This seems to be a theme of my lessons this term.
Some of the songs I am using don’t, at first sight, fall into this category. I’ve been using the “Rabbit, run on the frozen ground song” in samba and djembe lessons, fist as a straightforward song, and then as a call and response song.
Having learned the song, we then sing it as call and response (me leading, and then the children leading). Once that is secure, we sing and play it, all through, and as call and response. On djembe, I use bass and tone to differentiate between the two parts. On samba, I (or the children!) assign lines to the different instrument groups, in two parts, or maybe in more complex arrangements. By the time you have taught the song, discussed the content (someone’s caught a rabbit, someone else doesn’t seem to believe them, and as you let the rabbit go, where’s the proof?), and worked through the process of transferring it to instruments, and tidied it up, a whole lesson has happened!
I was teaching the song “Si, si, si” to a year 5/6 samba class, and it occurred to me that this would work very well in the same manner.

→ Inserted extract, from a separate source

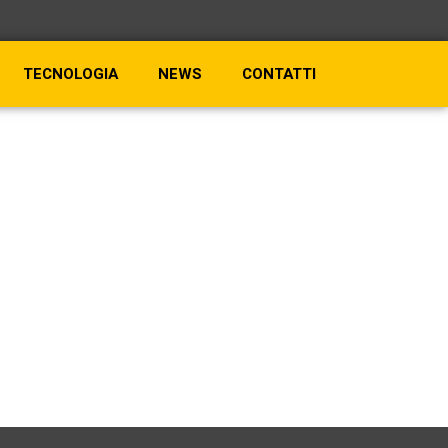
TECNOLOGIA
NEWS
CONTATTI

It’s a traditional Congolese welcome song:
You can sing it as a round; the entry points are marked 1,2,3 (line 4 is a repeat of line 1)
I was thinking of doing it as a call and response song, the call being two bars eg “si, si, si, dola da” and the response being the next two bars (eg) “yaku sine ladu banaha” with djembe or samba classes.
I’ve found that teaching a rhythmically interesting song, and then using it as the basis for percussion work is a very effective way producing an effective performance, especially for younger children. I’ve done this now with Sambale Kumala, kumala and Kalele, and it has worked every time.